Both sides of the referendum campaign know that this is a potentially crucial question. The pro-EU campaign have tried their hardest to suggest that the EU reduces prices in the shops – one of their headline messages is that prices are “£200 cheaper per household” per year thanks to the EU. However, the facts don’t bear out their rhetoric.
The pro-EU campaign’s source for this claim is an LSE report, published last month, on the impact of the EU’s Free Trade Agreements with non-EU countries. It finds, not surprisingly, that striking agreements which allow countries to sell into the EU without being hit by the EU’s own tariffs on trade reduces the price we pay for goods. But that isn’t a reason to cheer Brussels to the rafters – after all, it was the EU itself which put these tariffs in place to begin with.

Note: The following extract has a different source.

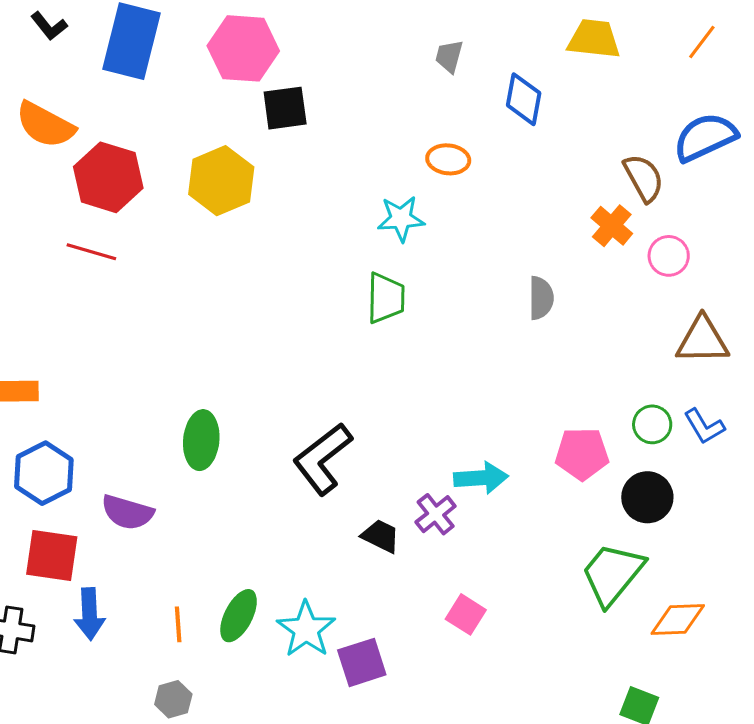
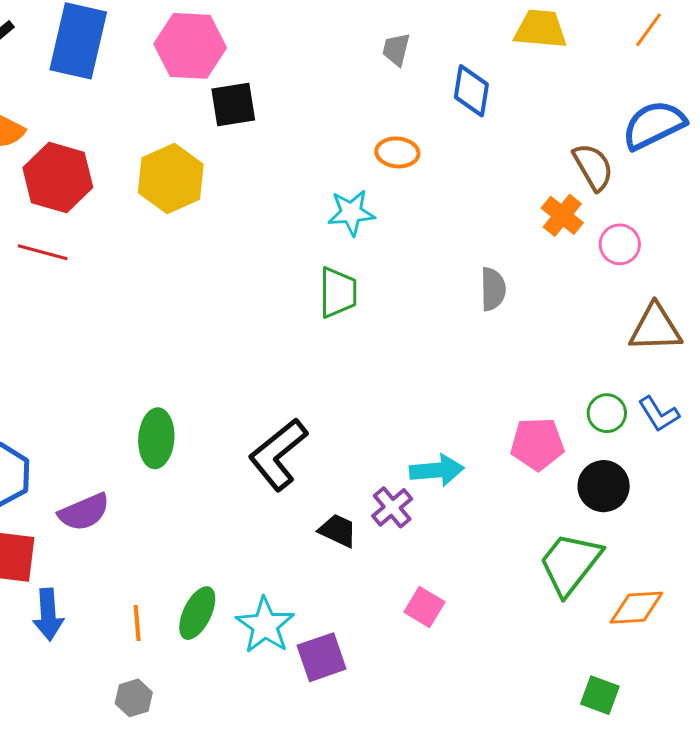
purple semicircle: (127, 512) -> (84, 512), turned -38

The LSE study did not look at the overall cost of the EU’s remaining tariffs, just at the benefits of removing them – therefore the £200 figure is in fact a glimpse of how much cheaper prices would be if the EU hadn’t erected trade barriers in the first place, or if we weren’t in the EU. It’s the trade equivalent of the myth about “EU money” – when people talk about the Brussels “giving” the UK cash in the form of grants or a rebate, but in fact we are only getting a percentage of our own money back, having contributed billions to begin with. If I take your wallet, remove a hundred pounds and give you back a fiver, you’d punch me, not thank me – and rightly so.

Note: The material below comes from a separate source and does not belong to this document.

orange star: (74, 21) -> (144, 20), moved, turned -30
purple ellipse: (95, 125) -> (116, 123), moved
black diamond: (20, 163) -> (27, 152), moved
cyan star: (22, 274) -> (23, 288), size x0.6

While the EU has signed some Free Trade Agreements with some nations (you can see the full list here, from Akrotiri and Dhekelia to Turkey), as Raab pointed out yesterday they still only cover a relatively small proportion of the world economy. So while we are expected to be grateful for a few agreements which reduce the impact of EU tariffs on prices by £200, the large majority of the globe still faces barriers in selling its goods to us.

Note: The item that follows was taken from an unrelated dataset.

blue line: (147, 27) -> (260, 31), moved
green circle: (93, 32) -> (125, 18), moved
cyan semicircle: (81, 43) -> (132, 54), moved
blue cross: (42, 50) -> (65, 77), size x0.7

The protectionist policies of the EU affect a wide variety of imports including industrial products, clothing and, of course, food. (The dizzying array of different tariffs and the products to which they apply, from hand-made riding crops to sugared cherries, can be studied online.) Given that the bulk of the global economy, and the vast majority of global economic growth, is outside the EU and subject to these barriers, it isn’t hard to see that they have a knock-on effect on the British economy and a direct impact on the pockets of British consumers. In 2014, Ryan Bourne of the IEA demonstrated that from 2007 to 2011 EU food prices alone were six per cent higher than the world market level – and between 2002 and 2011, EU consumers suffered an average mark-up of 15 per cent on their food bill.
So would we gain from leaving the EU, and escaping its trade barriers? Yes. As Professor Patrick Minford, Professor of Economics at Cardiff Business School, wrote in his recent book:
“…by removing the tariff and non-tariff barriers erected by the EU on its behalf, the UK would at once benefit from a large fall in import prices, a direct and obvious benefit to consumer living standards; we estimate this at around 10 per cent.”
A reduction of import prices by ten per cent is a massive benefit – far outstripping the £200 per year generously granted by the EU’s limited exemptions from its own trade barriers. Added to the multi-billion saving to the Exchequer from no longer paying exorbitant EU membership fees and an increase in employment over and above that seen in recent years, such a Brexit bonus would bring welcome relief to millions of households who find themselves hard-pressed to get by. Despite the economic recovery, the cost of living remains a powerful issue – we could help to address it in a major way in a short period of time by freeing ourselves from the EU and instead choosing a path of free trade with the outside world.
There’s one more, not inconsiderable, added benefit, too. The exit of the UK, the world’s fifth largest economy, from a protectionist regime would make a major contribution to alleviating poverty in the developing world. The EU provides exemptions to its trade barriers for some of the world’s least developed countries, but there are still billions in poverty who suffer the effects of restrictions on trade with us thanks to Brussels’ rules. It’s absurd that while our politicians preach compassion and sign aid cheques, we are still a member of a body which restricts trade with many of those we seek to help – and British consumers have to pay more as a result, too. By leaving the EU we would help others and help ourselves at the same time.